Sergeant Edgren asked me: “You killed a man, that right?”
“The hijacker, Shaw, yes.”
“You identified him already?”
“The girl identified him. The one who came down with him on his parachute.”
“She here?”
“Right inside.”
“She’s the one that’s to go? In the ambulance?”
“She’d better go, sergeant. I’d say she’s in pretty bad shape.”
“Dr. Cline?”
Dr. Cline came up with two men who got a stretcher out of the ambulance, and I led the way inside. When I’d introduced the whole bunch to Jill, she motioned to the blanket and started talking like she was used to taking charge. “Pardon my informal clothes,” she said, very cool, “but my others got wet in the river, where I came down on the parachute. Mr. Howell fixed me up with this blanket.”

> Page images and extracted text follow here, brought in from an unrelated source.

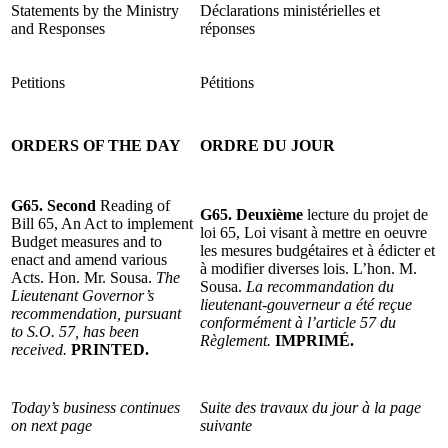
Statements by the Ministry
Déclarations ministérielles et
and Responses
réponses
Petitions
Pétitions
ORDERS OF THE DAY
ORDRE DU JOUR
G65. Second
Reading of
G65. Deuxième
lecture du projet de
Bill 65, An Act to implement
loi 65, Loi visant à mettre en oeuvre
Budget measures and to
les mesures budgétaires et à édicter et
enact and amend various
à modifier diverses lois. L’hon. M.
Acts. Hon. Mr. Sousa.
The
Sousa.
La recommandation du
Lieutenant Governor’s
lieutenant-gouverneur a été reçue
recommendation, pursuant
conformément à l’article 57 du
to S.O. 57, has been
Règlement.
IMPRIMÉ.
received.
PRINTED.
Today’s business continues
Suite des travaux du jour à la page
on next page
suivante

Dr. Cline touched her forehead, felt her pulse, and made a face. His men put the stretcher down, lifted her on it, and carried her out. As they were sliding her into the ambulance I bent down and kissed her. “You get well,” I whispered.
“For you I will.”
Edgren was at the door keeping an eye on me. As soon as the ambulance drove off, I went back with him. “OK,” he said. “Start at the beginning.”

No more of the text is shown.